__About this exercise__:
Within the material below, find each line bearing the word "Poste" and present it.

__Data provided__:
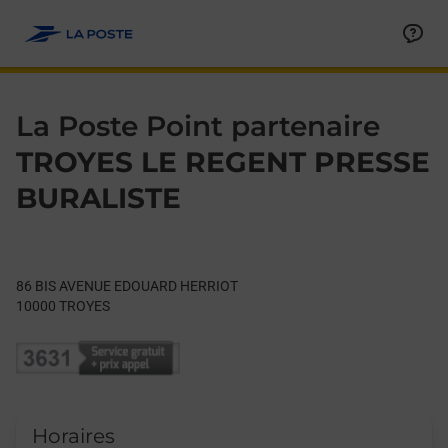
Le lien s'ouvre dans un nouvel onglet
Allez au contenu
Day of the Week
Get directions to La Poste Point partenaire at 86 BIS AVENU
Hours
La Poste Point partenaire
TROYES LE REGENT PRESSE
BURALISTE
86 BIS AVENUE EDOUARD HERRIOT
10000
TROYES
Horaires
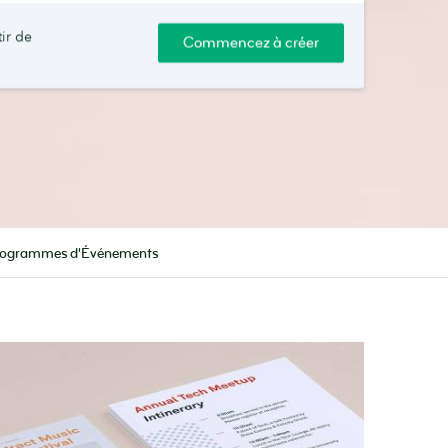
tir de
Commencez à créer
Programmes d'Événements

--

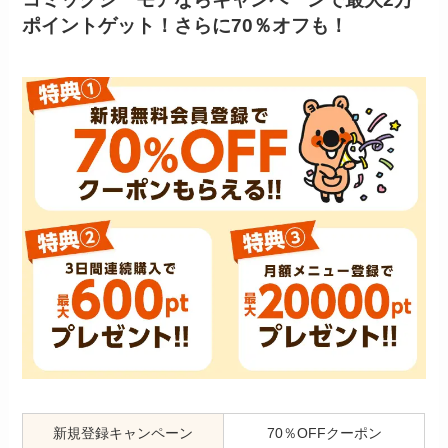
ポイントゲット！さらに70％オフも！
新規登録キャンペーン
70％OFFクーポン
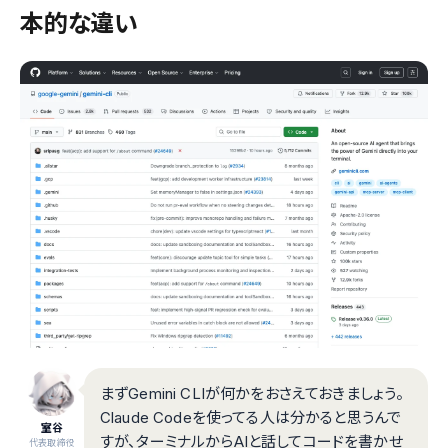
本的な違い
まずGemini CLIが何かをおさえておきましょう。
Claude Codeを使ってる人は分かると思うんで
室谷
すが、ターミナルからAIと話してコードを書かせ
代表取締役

__Exercise result__:
Get directions to La Poste Point partenaire at 86 BIS AVENU
La Poste Point partenaire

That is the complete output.